MAdb.Rdata and other Rdata files
Various databases in a easy reading format for R. All these resources are based on MutationAssessor
Output Format
For a full explanation of output tables created by DOTS-Finder, see Input-Output Formats
Memory usage and computing time reference
The table below shows how the computing time and total memory usage are consumed by DOTS-Finder with a 4 cores analysis. They depend largely by the file size, but also by the number of genes that are mutated in that particular tumor (or in other words, by the tumor specific mutation rate). Use this information as a reference to decide the number of cores for your machine possibilities. If the program crashes or if it's too slow, use less or more cores respectively.

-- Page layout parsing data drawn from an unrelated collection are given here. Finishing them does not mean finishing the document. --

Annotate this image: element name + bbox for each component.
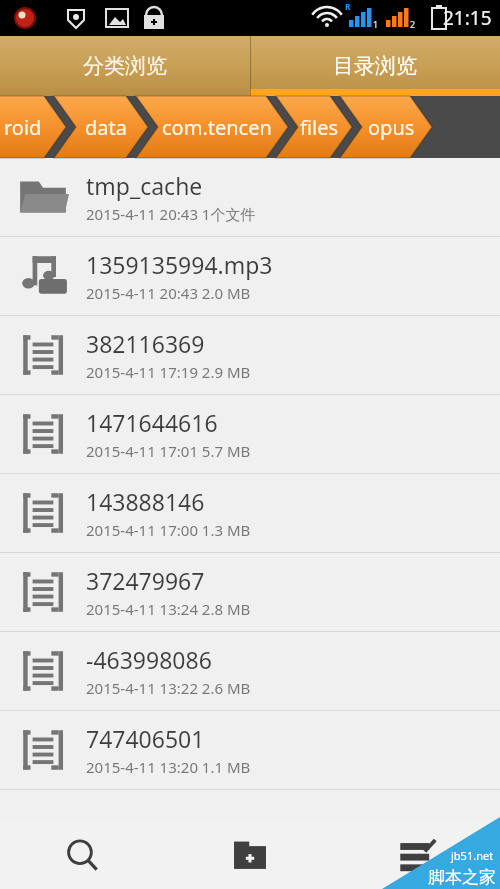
staticText: files bbox=[300, 114, 339, 141]
button[interactable]: opus bbox=[352, 96, 430, 158]
button[interactable]: 目录浏览 bbox=[250, 36, 500, 96]
staticText: 1 bbox=[373, 18, 379, 30]
button[interactable]: com.tencen bbox=[148, 96, 286, 158]
staticText: 2015-4-11 20:43 1个文件 bbox=[86, 204, 256, 224]
button[interactable]: New folder bbox=[166, 822, 333, 889]
staticText: 脚本之家 bbox=[428, 867, 496, 888]
button[interactable]: Select bbox=[333, 822, 500, 889]
staticText: 2015-4-11 20:43 2.0 MB bbox=[86, 283, 251, 303]
button[interactable]: files bbox=[288, 96, 350, 158]
staticText: 2 bbox=[410, 18, 416, 30]
staticText: 2015-4-11 17:00 1.3 MB bbox=[86, 520, 251, 540]
staticText: 2015-4-11 13:24 2.8 MB bbox=[86, 599, 251, 619]
staticText: 分类浏览 bbox=[83, 53, 167, 79]
button[interactable]: 143888146 bbox=[0, 474, 500, 552]
button[interactable]: 382116369 bbox=[0, 316, 500, 394]
staticText: data bbox=[85, 114, 127, 141]
button[interactable]: -463998086 bbox=[0, 632, 500, 710]
button[interactable]: tmp_cache bbox=[0, 158, 500, 236]
button[interactable]: 372479967 bbox=[0, 553, 500, 631]
staticText: 目录浏览 bbox=[333, 53, 417, 79]
staticText: 21:15 bbox=[443, 5, 492, 31]
staticText: roid bbox=[4, 114, 42, 141]
button[interactable]: Search bbox=[0, 822, 166, 889]
button[interactable]: 747406501 bbox=[0, 711, 500, 789]
button[interactable]: 分类浏览 bbox=[0, 36, 250, 96]
staticText: 747406501 bbox=[86, 723, 205, 754]
staticText: 2015-4-11 13:20 1.1 MB bbox=[86, 757, 251, 777]
staticText: 2015-4-11 17:19 2.9 MB bbox=[86, 362, 251, 382]
staticText: com.tencen bbox=[162, 114, 272, 141]
staticText: opus bbox=[368, 114, 415, 141]
staticText: 2015-4-11 13:22 2.6 MB bbox=[86, 678, 251, 698]
staticText: 1471644616 bbox=[86, 407, 218, 438]
button[interactable]: roid bbox=[0, 96, 64, 158]
button[interactable]: data bbox=[66, 96, 146, 158]
staticText: 1359135994.mp3 bbox=[86, 249, 273, 280]
staticText: tmp_cache bbox=[86, 170, 203, 201]
staticText: jb51.net bbox=[451, 848, 494, 863]
staticText: 143888146 bbox=[86, 486, 205, 517]
button[interactable]: 1359135994.mp3 bbox=[0, 237, 500, 315]
staticText: -463998086 bbox=[86, 644, 212, 675]
button[interactable]: 1471644616 bbox=[0, 395, 500, 473]
staticText: 382116369 bbox=[86, 328, 205, 359]
staticText: 372479967 bbox=[86, 565, 205, 596]
staticText: 2015-4-11 17:01 5.7 MB bbox=[86, 441, 251, 461]
staticText: R bbox=[345, 1, 351, 12]
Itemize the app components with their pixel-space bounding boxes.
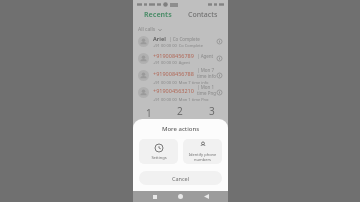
staticText: +91 00 00 00 Agent [153, 60, 190, 65]
button[interactable]: Home [176, 192, 185, 201]
staticText: All calls [138, 26, 156, 33]
staticText: 3 [209, 104, 215, 118]
staticText: 2 [177, 104, 183, 118]
staticText: +919004563210 [153, 87, 194, 94]
staticText: 1 [146, 106, 152, 120]
button[interactable]: Identify phone numbers [183, 139, 222, 164]
button[interactable]: Ariel [133, 33, 228, 50]
staticText: Recents [144, 10, 172, 20]
staticText: Cancel [172, 175, 190, 182]
staticText: | Agent [197, 53, 214, 59]
staticText: 5 [177, 122, 183, 136]
button[interactable]: Call details [216, 55, 223, 62]
button[interactable]: Call details [216, 38, 223, 45]
staticText: Settings [151, 155, 167, 160]
staticText: Identify phone numbers [183, 152, 222, 162]
button[interactable]: Recents [139, 9, 177, 21]
staticText: +91 00 00 00 Mon 1 time Png [153, 97, 209, 101]
button[interactable]: Call details [216, 89, 223, 96]
button[interactable]: +919004563210 [133, 84, 228, 101]
staticText: Contacts [188, 10, 218, 20]
staticText: Ariel [153, 35, 166, 42]
staticText: | Mon 1 time Png [197, 84, 216, 96]
staticText: +91 00 00 00 Co Complete [153, 43, 203, 48]
button[interactable]: Contacts [183, 9, 223, 21]
staticText: +91 00 00 00 Mon 7 time info [153, 80, 209, 84]
button[interactable]: 2 [164, 104, 196, 122]
button[interactable]: 3 [196, 104, 228, 122]
button[interactable]: 6 [196, 122, 228, 140]
button[interactable]: Back [202, 192, 211, 201]
button[interactable]: Recent apps [150, 192, 159, 201]
staticText: | Mon 7 time info [197, 67, 216, 79]
button[interactable]: 4 [133, 122, 164, 140]
button[interactable]: 1 [133, 104, 164, 122]
staticText: More actions [139, 125, 222, 133]
button[interactable]: +919008456789 [133, 50, 228, 67]
button[interactable]: 5 [164, 122, 196, 140]
staticText: +919008456789 [153, 52, 194, 59]
button[interactable]: +919008456788 [133, 67, 228, 84]
staticText: ABC [177, 118, 184, 122]
staticText: MNO [208, 136, 217, 140]
staticText: +919008456788 [153, 70, 194, 77]
button[interactable]: Call details [216, 72, 223, 79]
staticText: | Co Complete [169, 36, 200, 42]
button[interactable]: Cancel [139, 171, 222, 185]
button[interactable]: Settings [139, 139, 178, 164]
staticText: GHI [145, 136, 152, 140]
staticText: DEF [209, 118, 216, 122]
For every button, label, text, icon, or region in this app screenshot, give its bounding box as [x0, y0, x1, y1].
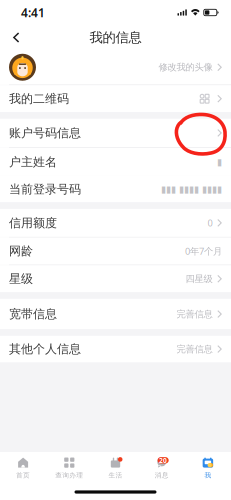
staticText: 四星级	[186, 273, 212, 285]
button[interactable]: Back	[0, 25, 30, 50]
staticText: 账户号码信息	[9, 126, 81, 140]
button[interactable]: 20	[139, 452, 185, 484]
staticText: 20	[159, 456, 167, 465]
staticText: 完善信息	[176, 343, 212, 355]
staticText: 户主姓名	[9, 154, 57, 169]
staticText: 其他个人信息	[9, 342, 81, 356]
staticText: 修改我的头像	[158, 62, 212, 73]
button[interactable]: 我的二维码	[0, 85, 231, 112]
button[interactable]: 首页	[0, 452, 46, 484]
staticText: 4:41	[21, 4, 45, 20]
staticText: 首页	[16, 471, 30, 479]
staticText: ▮▮▮ ▮▮▮▮ ▮▮▮▮	[161, 184, 222, 194]
button[interactable]: 星级	[0, 265, 231, 292]
button[interactable]: 我	[185, 452, 231, 484]
staticText: 消息	[155, 471, 169, 479]
staticText: 0	[208, 217, 212, 229]
staticText: 我的二维码	[9, 91, 69, 106]
button[interactable]: 当前登录号码	[0, 176, 231, 202]
button[interactable]: 查询办理	[46, 452, 92, 484]
button[interactable]: 网龄	[0, 238, 231, 265]
button[interactable]: 宽带信息	[0, 299, 231, 329]
button[interactable]: 信用额度	[0, 209, 231, 237]
staticText: 星级	[9, 271, 33, 286]
staticText: 0年7个月	[185, 245, 222, 257]
button[interactable]: 生活	[92, 452, 139, 484]
staticText: 我的信息	[90, 29, 142, 46]
staticText: 生活	[108, 471, 122, 479]
staticText: ▮	[217, 157, 222, 167]
staticText: 查询办理	[55, 471, 83, 479]
button[interactable]: 修改我的头像	[0, 50, 231, 84]
staticText: 当前登录号码	[9, 182, 81, 196]
button[interactable]: 其他个人信息	[0, 336, 231, 362]
button[interactable]: 户主姓名	[0, 148, 231, 176]
staticText: 信用额度	[9, 216, 57, 230]
staticText: 我	[204, 471, 211, 479]
staticText: 网龄	[9, 244, 33, 258]
button[interactable]: 账户号码信息	[0, 119, 231, 147]
staticText: 完善信息	[176, 308, 212, 320]
staticText: 宽带信息	[9, 307, 57, 321]
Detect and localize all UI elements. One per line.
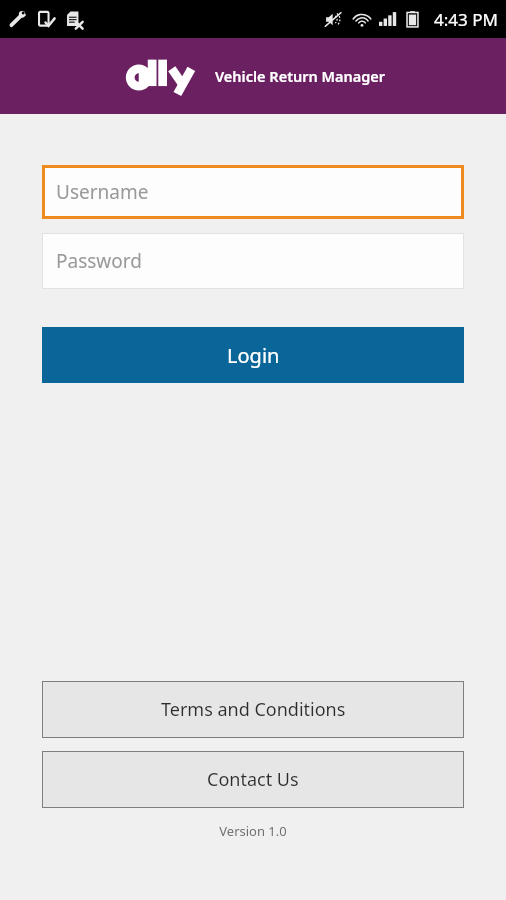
staticText: Username: [56, 179, 149, 205]
button[interactable]: Username input field: [42, 165, 464, 219]
button[interactable]: Terms and Conditions: [42, 681, 464, 738]
staticText: Password: [56, 248, 142, 274]
button[interactable]: Login: [42, 327, 464, 383]
staticText: Contact Us: [207, 767, 299, 792]
button[interactable]: Contact Us: [42, 751, 464, 808]
button[interactable]: Password input field: [42, 233, 464, 289]
staticText: Vehicle Return Manager: [215, 66, 386, 86]
staticText: Version 1.0: [0, 822, 506, 840]
staticText: 4:43 PM: [434, 8, 498, 31]
staticText: Login: [227, 342, 280, 369]
staticText: Terms and Conditions: [161, 697, 346, 722]
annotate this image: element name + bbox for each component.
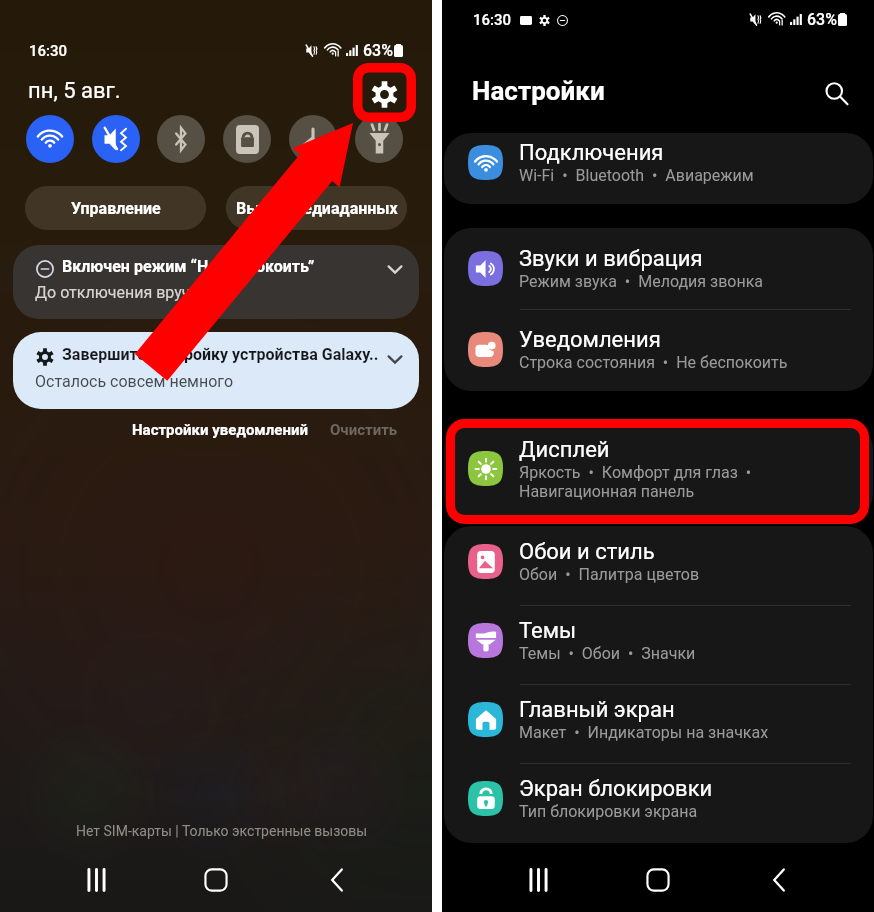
- staticText: Темы: [519, 618, 577, 644]
- button[interactable]: Recents: [510, 862, 566, 898]
- button[interactable]: Вывод медиаданных: [226, 186, 407, 230]
- button[interactable]: Back: [309, 862, 365, 898]
- button[interactable]: Toggle: [289, 115, 337, 163]
- staticText: Уведомления: [519, 327, 661, 353]
- staticText: Темы • Обои • Значки: [519, 644, 696, 663]
- staticText: 63%: [807, 10, 837, 29]
- button[interactable]: Очистить: [330, 421, 398, 439]
- staticText: Звуки и вибрация: [519, 246, 703, 272]
- staticText: Строка состояния • Не беспокоить: [519, 353, 788, 372]
- staticText: пн, 5 авг.: [28, 78, 121, 104]
- staticText: Навигационная панель: [519, 482, 695, 501]
- button[interactable]: Завершите настройку устройства Galaxy..: [13, 332, 419, 409]
- staticText: Подключения: [519, 140, 664, 166]
- staticText: Тип блокировки экрана: [519, 802, 698, 821]
- staticText: 63%: [363, 41, 393, 60]
- button[interactable]: Управление: [25, 186, 206, 230]
- button[interactable]: Toggle: [223, 115, 271, 163]
- staticText: До отключения вручную: [35, 283, 221, 302]
- staticText: 16:30: [473, 11, 512, 29]
- button[interactable]: Экран блокировки: [444, 763, 873, 842]
- button[interactable]: Главный экран: [444, 684, 873, 763]
- button[interactable]: Back: [751, 862, 807, 898]
- staticText: Макет • Индикаторы на значках: [519, 723, 769, 742]
- staticText: Wi-Fi • Bluetooth • Авиарежим: [519, 166, 754, 185]
- button[interactable]: Настройки уведомлений: [132, 421, 308, 439]
- staticText: Осталось совсем немного: [35, 372, 234, 391]
- button[interactable]: Подключения: [444, 133, 873, 204]
- staticText: Главный экран: [519, 697, 675, 723]
- staticText: Управление: [71, 199, 161, 218]
- staticText: Настройки: [472, 76, 605, 106]
- button[interactable]: Home: [630, 862, 686, 898]
- staticText: Экран блокировки: [519, 776, 713, 802]
- button[interactable]: Toggle: [157, 115, 205, 163]
- staticText: 16:30: [29, 42, 68, 60]
- staticText: Вывод медиаданных: [236, 199, 398, 218]
- staticText: Обои • Палитра цветов: [519, 565, 700, 584]
- staticText: Включен режим “Не беспокоить”: [62, 257, 315, 276]
- button[interactable]: Recents: [68, 862, 124, 898]
- staticText: Нет SIM-карты | Только экстренные вызовы: [76, 823, 368, 839]
- button[interactable]: Settings: [362, 72, 406, 116]
- button[interactable]: Включен режим “Не беспокоить”: [13, 245, 419, 319]
- button[interactable]: Home: [188, 862, 244, 898]
- button[interactable]: Toggle: [355, 115, 403, 163]
- button[interactable]: Обои и стиль: [444, 526, 873, 605]
- staticText: Обои и стиль: [519, 539, 655, 565]
- staticText: Дисплей: [519, 437, 610, 463]
- staticText: Завершите настройку устройства Galaxy..: [62, 345, 379, 364]
- button[interactable]: Search: [814, 71, 858, 115]
- staticText: Яркость • Комфорт для глаз •: [519, 463, 752, 482]
- button[interactable]: Toggle: [92, 115, 140, 163]
- button[interactable]: Звуки и вибрация: [444, 228, 873, 309]
- staticText: Режим звука • Мелодия звонка: [519, 272, 764, 291]
- button[interactable]: Темы: [444, 605, 873, 684]
- button[interactable]: Уведомления: [444, 309, 873, 390]
- button[interactable]: Дисплей: [444, 422, 873, 521]
- button[interactable]: Toggle: [26, 115, 74, 163]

Tumor | File Size | Patients | Genes Mutated | Number of Mutation | Mutation per Patient | Mutation per Gene | Cores | Max Vmem (Gb) | System Time (hours) |
---|---|---|---|---|---|---|---|---|---|
brca | 1.5M | 771 | 13987 | 41947 | 54.40596628 | 2.998999071 | 4 | 12.75 | 11:39:38 |
cesc | 298K | 39 | 5686 | 9138 | 234.3076923 | 1.607105171 | 4 | 6.889 | 1:13:16 |
coadread | 2.6M | 224 | 15726 | 82216 | 367.0357143 | 5.228030014 | 4 | 14.978 | 17:46:12 |
gbm | 738K | 291 | 9534 | 21332 | 73.30584192 | 2.237465911 | 4 | 19.107 | 3:02:09 |
kirc | 976K | 417 | 11907 | 27524 | 66.00479616 | 2.311581423 | 4 | 16.824 | 6:38:19 |
kirp | 271K | 100 | 5229 | 7342 | 73.42 | 1.404092561 | 4 | 6.451 | 1:09:14 |
laml | 93K | 196 | 1675 | 2311 | 11.79081633 | 1.379701493 | 4 | 12.565 | 0:10:27 |
lgg | 737K | 170 | 10899 | 23598 | 138.8117647 | 2.165152766 | 4 | 16.268 | 4:13:36 |
luad | 3.0M | 230 | 16135 | 94481 | 410.7869565 | 5.855655407 | 4 | 18.506 | 11:28:46 |
ov | 667K | 316 | 9450 | 18576 | 58.78481013 | 1.965714286 | 4 | 9.008 | 3:42:54 |
paad | 217K | 34 | 3555 | 5895 | 173.3823529 | 1.658227848 | 4 | 4.163 | 0:37:20 |
prad | 176K | 83 | 3594 | 4766 | 57.42168675 | 1.326099054 | 4 | 4.173 | 0:37:59 |
skcm | 5.5M | 253 | 17395 | 181175 | 716.1067194 | 10.41534924 | 4 | 18.758 | 20:05:15 |
stad | 2.7M | 151 | 16552 | 86461 | 572.589404 | 5.223598357 | 4 | 18.681 | 11:37:03 |
thca | 278K | 323 | 4887 | 7279 | 22.53560372 | 1.489461838 | 4 | 4.472 | 0:59:11 |
We typically encounter errors during R calculations like "Unable to fork". This is due to lack of memory in multicore process. Consider to reduce the number of cores if the program crashes.